Now let’s get into one of my favorite topics – how we can stay the course with our invested assets! This is the first bear market I’ve experienced as an investor. Back in late 2009, I was first getting sober so I wasn’t an investor during the crash of 2008. I remember hearing about the housing market crash but couldn’t fully comprehend what was going on because I was deeply dealing with my own stuff.
I only became a serious investor in 2018 after paying off my debt and gaining enough knowledge to understand investing. Everything I’ve read and listened to about investing tells me that investing in the stock market is a wild ride. One hedge against volatility is allocating some assets to stocks (high risk/high reward) and some to bonds (low risk/low reward).
I’ve found the asset allocation which is comfortable for me to be about 80%/20% (stocks/bonds).
Additionally, I’ve learned that when the market crashes or has a major correction, it’s time to buy because stocks are on sale. It’s certainly not the time to sell! Well, how am I, as a new investor, handling this market volatility? The answer is totally fine. I really don’t check my investments all that often because I just keep pumping money into them. I’m not gonna stop either.

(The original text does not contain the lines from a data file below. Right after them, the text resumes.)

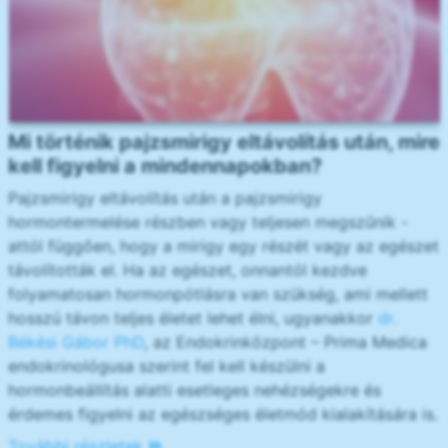
Mi történik pajzsmirigy eltávolítás után, mire
kell figyelni a mindennapokban?
Pajzsmirigy eltávolítás után a pajzsmirigy
hormontermelése részben vagy teljesen megszűnik -
attól függően, hogy a mirigy egy részét vagy az egészet
távolították el. Ha az egészet, onnantól kezdve
folyamatosan hormonpótlásra van szükség, ami mellett
hosszú távon teljes életet lehet élni, ugyanakkor
dr.
Békési Gábor PhD
, az Endokrinközpont – Prima Medica
endokrinológusa szerint fel kell készülni a
hormonbeállítás alatti esetleges nehézségekre és
érdemes figyelni az egészséges életmód kialakítására is.
További részletek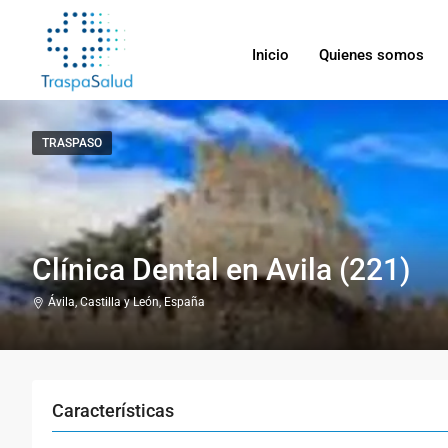
Inicio
Quienes somos
TRASPASO
Clínica Dental en Avila (221)
Ávila, Castilla y León, España
Características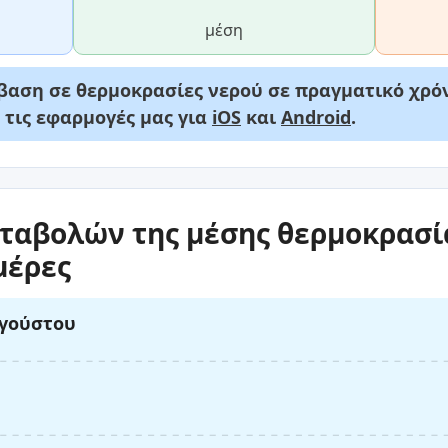
μέση
αση σε θερμοκρασίες νερού σε πραγματικό χρόν
ε τις εφαρμογές μας για
iOS
και
Android
.
ταβολών της μέσης θερμοκρασία
μέρες
υγούστου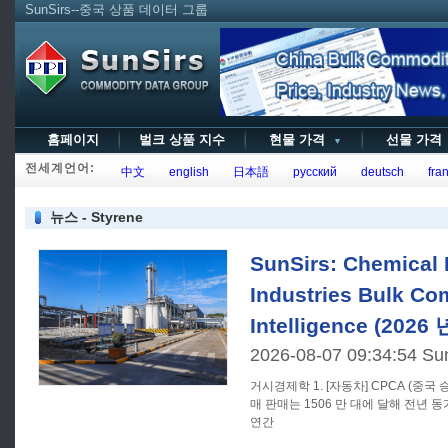
SunSirs--중국 상품 데이터 그룹
홈페이지
벌크 상품 지수
현물 가격
선물 가
▼
전세계언어:
中文
english
日本語
русский
deutsch
fran
뉴스 - Styrene
SunSirs: Chemical 
Industries Bulk C
Intelligence (2026
2026-08-07 09:34:54 Su
거시경제학 1. [자동차] CPCA (중국 승용차 협회): 7 월 전국 승용차 소
매 판매는 1506 만 대에 달해 전년 동기
연간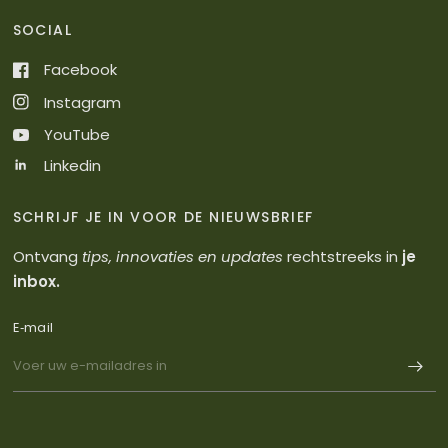
SOCIAL
Facebook
Instagram
YouTube
Linkedin
SCHRIJF JE IN VOOR DE NIEUWSBRIEF
Ontvang
tips, innovaties en updates
rechtstreeks in
je
inbox.
E‑mail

There is certainly a buying opportunity right now. However, it’s wise to know one’s personal investment strategy in times like this. As I new investor I learned about other strategies before I developed my own. I learned about the importance of developing my own personal investment policy statement and so I did. Once a year, I rebalance my assets and analyze my strategy.
I was listening to Choose FI’s recent podcast episode in which MK and Brad were talking about this exact thing. If you are an investor, it’s wise to take the time to write your own investment policy statement during stable times when you can be clear-headed. Then you’ll have it to refer to in emotionally wild times.

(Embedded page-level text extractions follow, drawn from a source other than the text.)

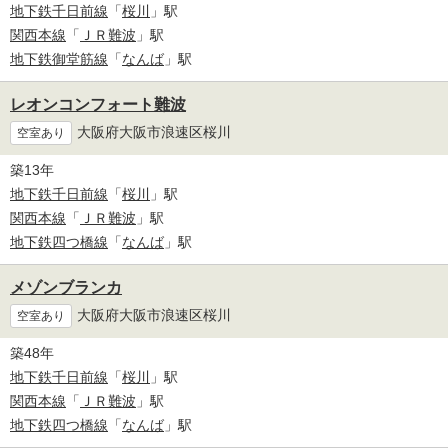
地下鉄千日前線
「
桜川
」駅
関西本線
「
ＪＲ難波
」駅
地下鉄御堂筋線
「
なんば
」駅
レオンコンフォート難波
大阪府大阪市浪速区桜川
空室あり
築13年
地下鉄千日前線
「
桜川
」駅
関西本線
「
ＪＲ難波
」駅
地下鉄四つ橋線
「
なんば
」駅
メゾンブランカ
大阪府大阪市浪速区桜川
空室あり
築48年
地下鉄千日前線
「
桜川
」駅
関西本線
「
ＪＲ難波
」駅
地下鉄四つ橋線
「
なんば
」駅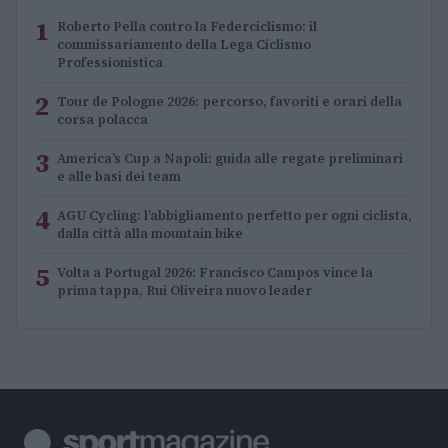
1
Roberto Pella contro la Federciclismo: il
commissariamento della Lega Ciclismo
Professionistica
2
Tour de Pologne 2026: percorso, favoriti e orari della
corsa polacca
3
America’s Cup a Napoli: guida alle regate preliminari
e alle basi dei team
4
AGU Cycling: l’abbigliamento perfetto per ogni ciclista,
dalla città alla mountain bike
5
Volta a Portugal 2026: Francisco Campos vince la
prima tappa, Rui Oliveira nuovo leader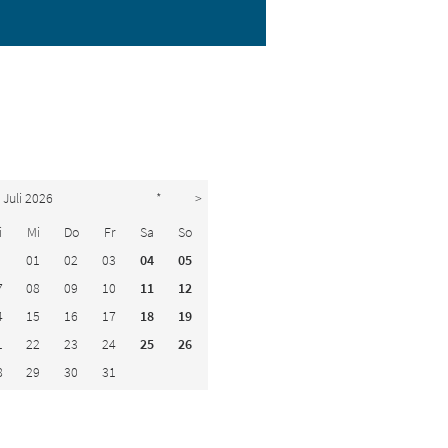
Juli 2026
*
>
i
Mi
Do
Fr
Sa
So
01
02
03
04
05
7
08
09
10
11
12
4
15
16
17
18
19
1
22
23
24
25
26
8
29
30
31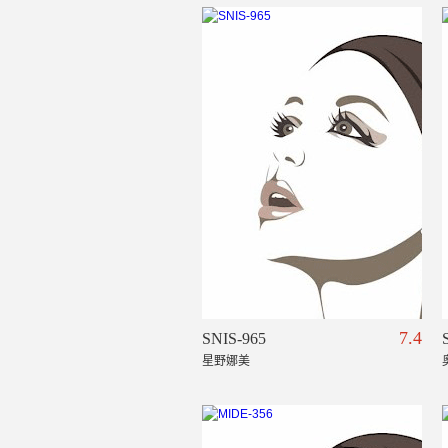
7.4
SNIS-965
星野娜美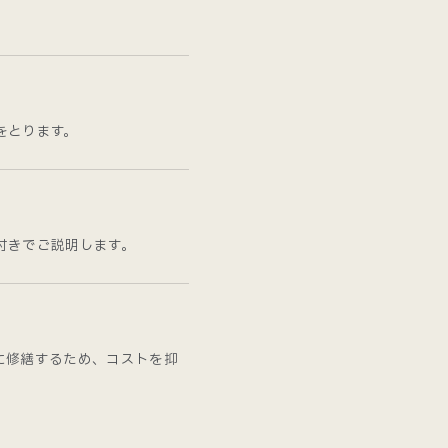
をとります。
付きでご説明します。
に修繕するため、コストを抑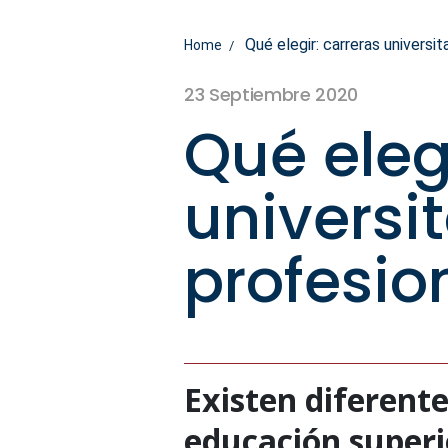
Qué elegir: carreras universit
Home
23 Septiembre 2020
Qué eleg
universi
profesio
Existen diferente
educación superio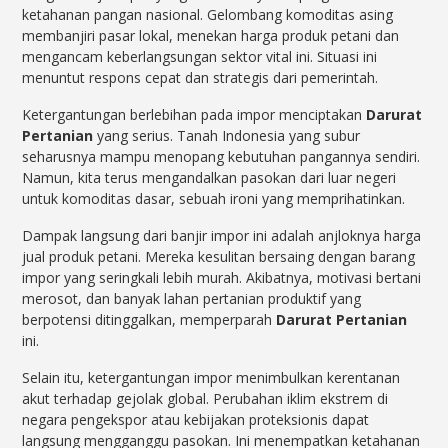
ketahanan pangan nasional. Gelombang komoditas asing
membanjiri pasar lokal, menekan harga produk petani dan
mengancam keberlangsungan sektor vital ini. Situasi ini
menuntut respons cepat dan strategis dari pemerintah.
Ketergantungan berlebihan pada impor menciptakan
Darurat
Pertanian
yang serius. Tanah Indonesia yang subur
seharusnya mampu menopang kebutuhan pangannya sendiri.
Namun, kita terus mengandalkan pasokan dari luar negeri
untuk komoditas dasar, sebuah ironi yang memprihatinkan.
Dampak langsung dari banjir impor ini adalah anjloknya harga
jual produk petani. Mereka kesulitan bersaing dengan barang
impor yang seringkali lebih murah. Akibatnya, motivasi bertani
merosot, dan banyak lahan pertanian produktif yang
berpotensi ditinggalkan, memperparah
Darurat Pertanian
ini.
Selain itu, ketergantungan impor menimbulkan kerentanan
akut terhadap gejolak global. Perubahan iklim ekstrem di
negara pengekspor atau kebijakan proteksionis dapat
langsung mengganggu pasokan. Ini menempatkan ketahanan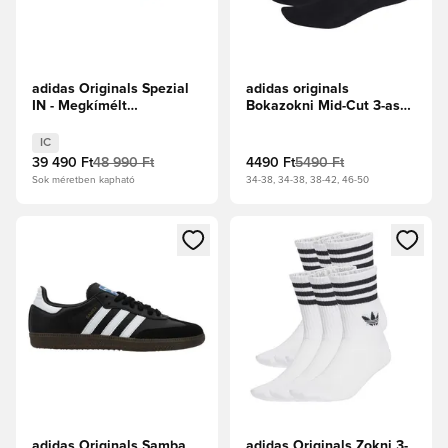
adidas Originals Spezial
adidas originals
IN - Megkímélt
Bokazokni Mid-Cut 3-as
Barna/Alap fehér
csomag - Fekete/Fehér
IC
39 490 Ft
48 990 Ft
4490 Ft
5490 Ft
Sok méretben kapható
34-38, 34-38, 38-42, 46-50
Megnyit egy modált a bejelentkezéshez vagy a tagként való 
Megnyit egy modált a bejelent
adidas Originals Samba
adidas Originals Zokni 3-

So what am I doing? I am staying the course.
Fortuitously, I sold my HSA invested funds about 5 weeks ago and transferred them to Fidelity. They arrived last week and I was able to re-invest them when the market was low. I got to sell high and buy low but it wasn’t planned or intended but just darn good fortune.
I may invest a bit more into the market now because I have a federal and state refund coming. However, I’m not touching my emergency fund! It will remain in my savings account.
Additionally, because I’m a new investor, here are some recent great articles from more veteran investors:
- The Benefits of a Bear Market by Fritz at the Retirement Manifesto
- Taking Advantage of Mr. Bear by JL Collins
- Feeling Scared already? It’s not even a Bear Market as of March 4th! (But it became one a week later!) by Early Retirement Now
- How Real Estate Gets Impacted by a Decline in Stock Prices by Financial Samurai.
It’s easy to lose focus in emergencies so my hope is that my words inspire us (me included) to find positive peace, cautious optimism and plans to stay invested.
May you all stay healthy in the coming weeks.